Kemudian ia berdiri dan meninggalkan keranjangnya. Sambil berlari-lari ia berkata. “Awas Bu Pun Su, lain
kali aku akan membunuhmu untuk ini!”
Cin Hai yang masih duduk di atas genteng kini tahu bahwa kakek jembel yang berdiri di belakangnya itu
telah menolongnya, maka ia lalu bertanya, “Eh, kakek tua renta, dia tadi menyambit dengan apakah?”
Bu Pun Su (Tiada Kepandaian) Si Jembel Tua itu tertawa bergelak dan kembali suara ketawanya sama
sekali tidak sesuai dengan keadaannya, merdu dan halus.
“Ehh, anak tolol, dia tadi menyambitmu dengan tangan maut. Kalau tidak ada aku si tua renta, sekarang
kau sudah menghadap Giam Lo-ong (Malaikat Pencabut Nyawa)!”
Sementara itu, guru anak itu yang masih berdiri di belakang pintu, setelah mendengar di luar sunyi dan
suara Cin Hai bercakap-cakap di atas, lalu berlari keluar dan memanggil-manggil.
“Cin Hai... Cin Hai... kau turunlah, mari kita pulang!”
Akan tetapi Cin Hai tidak mempedulikannya, bahkan dia lalu bertanya kepada kakek yang menolongnya
tadi, “Kakek, bagaimanakah kau tadi menolongku?”
“Kau ingin mempelajarinya?” tanya Bu Pun Su.
“Tentu saja, asal kau orang tua sudi mengajarku,” jawab anak itu.
“Cin Hai... Cin Hai...!” terdengar gurunya memanggil lagi.
“Tunggulah sebentar, Sianseng, itu Si Gundul dengan ular-ularnya datang lagi!” Cin Hai berteriak dari atas.
“Ya Tuhan Yang Maha Esa... !” guru itu menjerit dan cepat-cepat dia menyelinap lagi ke belakang daun
pintu.
Cin Hai menahan gelinya dan ia berkata kepada kakek jembel itu, “Dia juga Guruku dan mengajar ilmu
surat padaku.”
Bu Pun Su tertawa dan berkata, “Bila kau ingin aku mengajarmu, kau harus mengangkat guru padaku.”
“Boleh, boleh, jika mengangkat guru saja, apa susahnya? Asal jangan disuruh menghafal ujar-ujar yang
sulit dan membingungkan.”
dunia-kangouw.blogspot.com
“Lebih dari itu, anak bodoh. Kau harus tunduk dan taat kepadaku serta menurut segala perintahku.”

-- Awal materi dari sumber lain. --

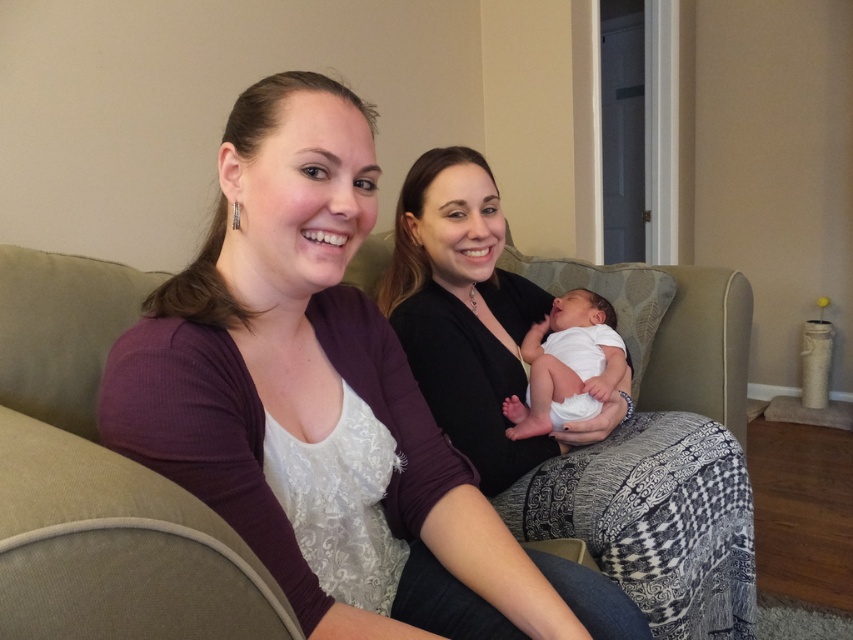 Question: Is purple ribbed cardigan at left wider than matte black shirt at center?

Choices:
 (A) yes
 (B) no

Answer: (B)

Question: Which of the following is the farthest from the observer?

Choices:
 (A) (157, 316)
 (B) (619, 358)
 (C) (415, 243)

Answer: (B)

Question: Does purple ribbed cardigan at left appear on the right side of matte black shirt at center?

Choices:
 (A) no
 (B) yes

Answer: (A)

Question: Among these points, which one is farthest from the camera?

Choices:
 (A) (561, 445)
 (B) (598, 358)

Answer: (B)

Question: Does matte black shirt at center have a larger size compared to white clothed newborn at center?

Choices:
 (A) no
 (B) yes

Answer: (B)

Question: Which object is farther from the camera taking this photo?

Choices:
 (A) matte black shirt at center
 (B) purple ribbed cardigan at left

Answer: (A)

Tiba-tiba Cin Hai merengut. “Semua orang menyebutku bodoh, bahkan kau caIon guruku juga! Lama-lama
aku bisa percaya bahwa aku benar-benar bodoh.”
“Ha-ha-ha, memang kau bodoh. Bagaimana, kau mau mentaati segala perintahku?”
“Tentu, tentu saja. Ada ujar-ujar yang berkata bahwa apa pun juga kata guru, murid harus taat dan
menurut.”
“Nah, kalau begitu, kau loncatlah ke bawah!”
“Lo... lo... loncat ke bawah?” Ci Hai memandang kakek jembel itu dengan matanya yang bundar terbelalak.
“Tapi, tapi... begini tinggi...”
Kakek jembel yang matanya lebih bundar dan lebih lebar itu berdiri.
“Ingat, apa pun juga kata guru, murid harus...”
“Iya, dah! Aku loncat!” kata Ci Hai yang lalu mengenjot kakinya dan mengayun tubuh ke bawah!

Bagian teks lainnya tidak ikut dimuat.